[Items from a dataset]

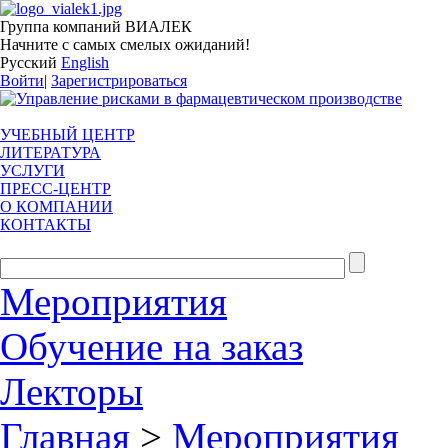
Группа компаний ВИАЛЕК
Начните с самых смелых ожиданий!
Русский
English
Войти
|
Зарегистрироваться
УЧЕБНЫЙ ЦЕНТР
ЛИТЕРАТУРА
УСЛУГИ
ПРЕСС-ЦЕНТР
О КОМПАНИИ
КОНТАКТЫ
Мероприятия
Обучение на заказ
Лекторы
Главная
>
Мероприятия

▶ _INSTRUCTIONS FOR THE TASK_
Your copy must match the records above exactly, apart from the pictures, which are excluded.

▶ _REPLY TO THE EXERCISE_
Группа компаний ВИАЛЕК
Начните с самых смелых ожиданий!
Русский
English
Войти
|
Зарегистрироваться
УЧЕБНЫЙ ЦЕНТР
ЛИТЕРАТУРА
УСЛУГИ
ПРЕСС-ЦЕНТР
О КОМПАНИИ
КОНТАКТЫ
Мероприятия
Обучение на заказ
Лекторы
Главная
>
Мероприятия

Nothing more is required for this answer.